Once vilified for pushing America on the world, McDonald's lets countries invent their own buns, bags, and business practices. Now some ideas are making their way back home.

By Peter Gumbel, Europe Editor

denis_hennequin.03.jpg
Denis Hennequin, the president of McDonald's Europe and a 23-year company veteran who ran the operations in France from 1996 to 2004.

(Fortune Magazine) -- The next time you're in Brazil, say, or Italy or Portugal, and feeling like a taste of Americana, stop off at a local McDonald's restaurant and order a Big Tasty burger. As the name suggests, it's a giant sandwich consisting of a 5.5-ounce beef patty slathered in smoky barbecue sauce. Once you include the square-chopped lettuce, tomatoes, and three slices of cheese, it all adds up to a whopping 840 calories.

Just don't try looking for the Big Tasty in the United States, McDonald's home territory. It's not on sale there. In fact, there's precious little about the burger that's American at all, other than the fact that it's sold by McDonald's. It was dreamed up in a test kitchen in Germany and then tweaked, trialed, and launched in Sweden in August 2003. It proved so successful there - "It's one of our biggest sellers ever," says Susanne Rydjer, a Swedish McDonald's marketing executive - that restaurants in other parts of Europe quickly picked it up. Latin America and Australia followed suit. (It is no relation to the American Big N' Tasty, which is smaller and less successful.)

On its path to becoming a hit, the Big Tasty has become something much larger than a giant burger: It is a prime example of how, in this era of global business, the tail can end up wagging the dog. McDonald's worldwide operations are now far bigger than its U.S. domestic business, and they are growing substantially faster. And as the world has become the principal revenue engine for the company, it has turned this iconic American brand upside down, transforming the way it does business.
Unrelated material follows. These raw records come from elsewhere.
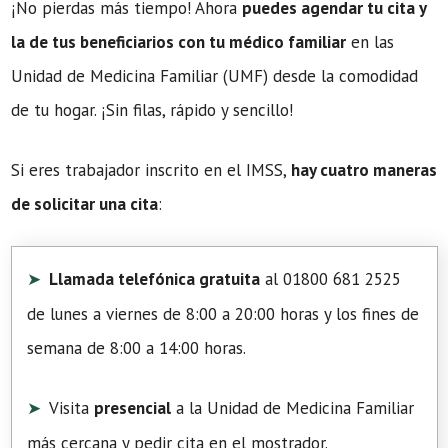
¡No pierdas más tiempo! Ahora
puedes agendar tu cita y
la de tus beneficiarios con tu médico familiar
en las
Unidad de Medicina Familiar (UMF) desde la comodidad
de tu hogar. ¡Sin filas, rápido y sencillo!
Si eres trabajador inscrito en el IMSS,
hay cuatro maneras
de solicitar una cita
:
Llamada telefónica gratuita
al 01800 681 2525
de lunes a viernes de 8:00 a 20:00 horas y los fines de
semana de 8:00 a 14:00 horas.
Visita
presencial
a la Unidad de Medicina Familiar
más cercana y pedir cita en el mostrador.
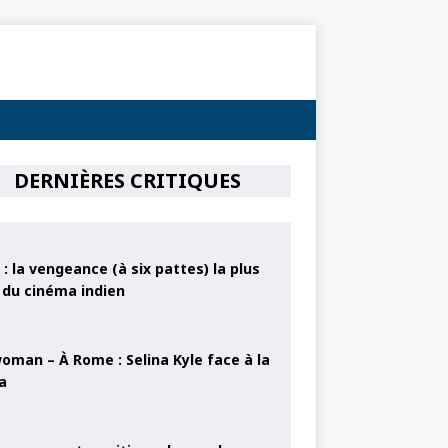
DERNIÈRES CRITIQUES
: la vengeance (à six pattes) la plus
e du cinéma indien
oman – À Rome : Selina Kyle face à la
a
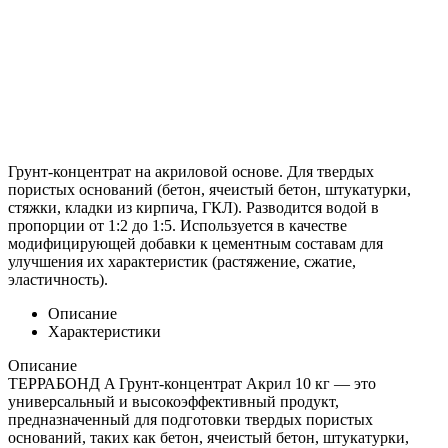
Грунт-концентрат на акриловой основе. Для твердых
пористых оснований (бетон, ячеистый бетон, штукатурки,
стяжки, кладки из кирпича, ГКЛ). Разводится водой в
пропорции от 1:2 до 1:5. Используется в качестве
модифицирующей добавки к цементным составам для
улучшения их характеристик (растяжение, сжатие,
эластичность).
Описание
Характеристики
Описание
ТЕРРАБОНД A Грунт-концентрат Акрил 10 кг — это
универсальный и высокоэффективный продукт,
предназначенный для подготовки твердых пористых
оснований, таких как бетон, ячеистый бетон, штукатурки,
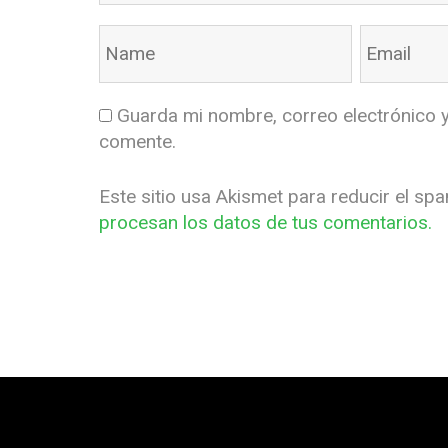
Guarda mi nombre, correo electrónico 
comente.
Este sitio usa Akismet para reducir el sp
procesan los datos de tus comentarios.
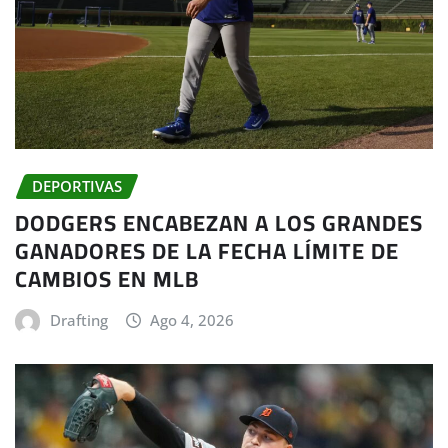
DEPORTIVAS
DODGERS ENCABEZAN A LOS GRANDES
GANADORES DE LA FECHA LÍMITE DE
CAMBIOS EN MLB
Drafting
Ago 4, 2026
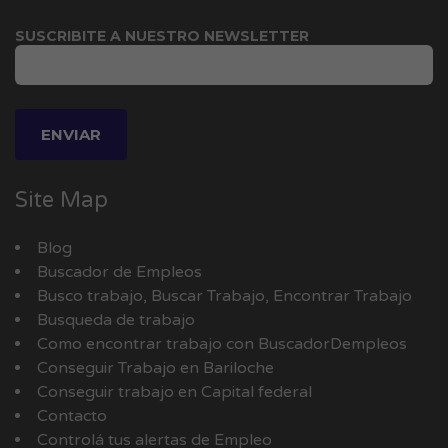
SUSCRIBITE A NUESTRO NEWSLETTER
Site Map
Blog
Buscador de Empleos
Busco trabajo, Buscar Trabajo, Encontrar Trabajo
Busqueda de trabajo
Como encontrar trabajo con BuscadorDempleos
Conseguir Trabajo en Bariloche
Conseguir trabajo en Capital federal
Contacto
Controlá tus alertas de Empleo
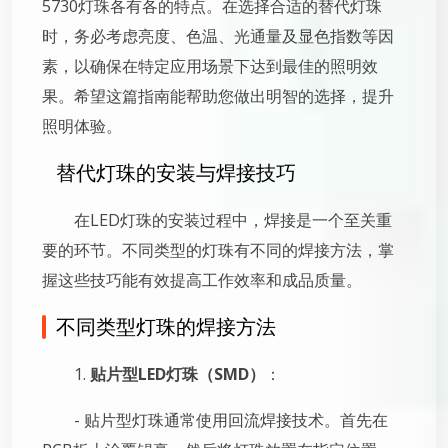
5730灯珠各有各的特点。在选择合适的替代灯珠
时，务必考虑亮度、色温、光通量及显色指数等因
素，以确保在特定应用场景下达到最佳的照明效
果。希望这篇指南能帮助您做出明智的选择，提升
照明体验。
替代灯珠的安装与焊接技巧
在LED灯珠的安装过程中，焊接是一个至关重
要的环节。不同类型的灯珠有不同的焊接方法，掌
握这些技巧能有效提高工作效率和成品质量。
不同类型灯珠的焊接方法
1.
贴片型LED灯珠（SMD）
：
- 贴片型灯珠通常使用回流焊接技术。首先在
These days new ideas can - and frequently do- come from anywhere. The Big Tasty didn't make it to the United States (more about that later), but plenty of other things that originated thousands of miles away from Oak Brook, Ill., where the company is based, have either already done so or are about to.

Fortune has learned that later this year McDonald's (MCD, Fortune 500) will roll out new wrappers, boxes, and bags in its U.S. restaurants that will tout the quality of its products. The company's head of European operations had the idea and pushed hard to implement it, and his designers had a big hand in the final outcome. Also on their way across the Atlantic are "artisan breads" - baguette-style sandwich rolls long used by McDonald's in France and Italy that the company will promote in the United States as a premium product. Then there's coffee. While McDonald's in North America has only recently started trying to steal business from Starbucks (SBUX, Fortune 500), the roots of its coffee strategy are to be found in Australia, which began serving premium coffee years ago and has since become the company's global coffee laboratory.

Three-legged stool

McDonald's has never been a rigidly hierarchical organization. Founder Ray Kroc liked to describe it as a "three-legged stool" consisting of the company itself, its suppliers, and its franchisees, who run the majority of restaurants. Still, says McDonald's president Ralph Alvarez, "when we first started to grow internationally, we were really just replicating what we had in the U.S., and for years it served us well." He recalls the way the company at one point even used to export American tiles to countries like Spain and Italy that are world famous for their own ceramics. For years senior management overseas was predictably composed of expatriate Americans. And if anything new was invented, it was done at a warehouse in Oak Brook that remains McDonald's main R&D center.

Then, like many others whose global operations have reached critical mass, McDonald's discovered that its old way of doing things just wasn't adequate for the new challenges. In some prime overseas markets, including France and Britain, the brand was faltering badly and losing an image battle. It wasn't doing brilliantly in the United States either. So McDonald's changed tack. In came a new mantra - "freedom within a framework" - which gives regional and national McDonald's far more leeway to make their own decisions. "We decentralized our business model," Alvarez says. "Now you'll find very few Americans running the business except in the U.S. Instead, we're leveraging the power of that decentralized model."

As it tries to adjust, McDonald's is in good company. It's one of a growing number of Fortune 500 companies whose primary source of growth and profitability is outside the United States. Exxon Mobil (XOM, Fortune 500), Intel (INTC, Fortune 500), Coca-Cola (KO, Fortune 500), IBM (IBM, Fortune 500), Procter & Gamble, Caterpillar, Ford, Pfizer - these and other American household names already derive substantially more than half their revenue from abroad. Indeed, at a time the U.S. economy is flagging, the dollar is plunging, and new markets are opening up around the world, this dependence on non-American business will probably grow even stronger. "There's real pressure for international sales to provide the growth, and that means there's a real focus on how to grow and expand internationally," says Mark Spelman, a global strategist at consulting firm Accenture in London.

Going 'glo-cal'

Yet, as McDonald's has been discovering, running a successful global company requires some pretty significant changes in corporate behavior. Going "glo-cal," as management consultants like to call it, requires striking a balance between managing a brand on a consistent worldwide basis and appealing to differing consumer tastes in dozens of markets. It means delegating authority and letting things happen; it is not a job for centralizing control freaks. At the same time, it requires some clear rules about where the limits lie.

At McDonald's, country managers run their own advertising campaigns but aren't allowed to fiddle with the corporate logo. Consumer companies have long understood the importance of tailoring products to local tastes. Google and Yahoo, for example, wouldn't have gotten off the ground abroad if they hadn't translated their services into local languages and provided country-specific content.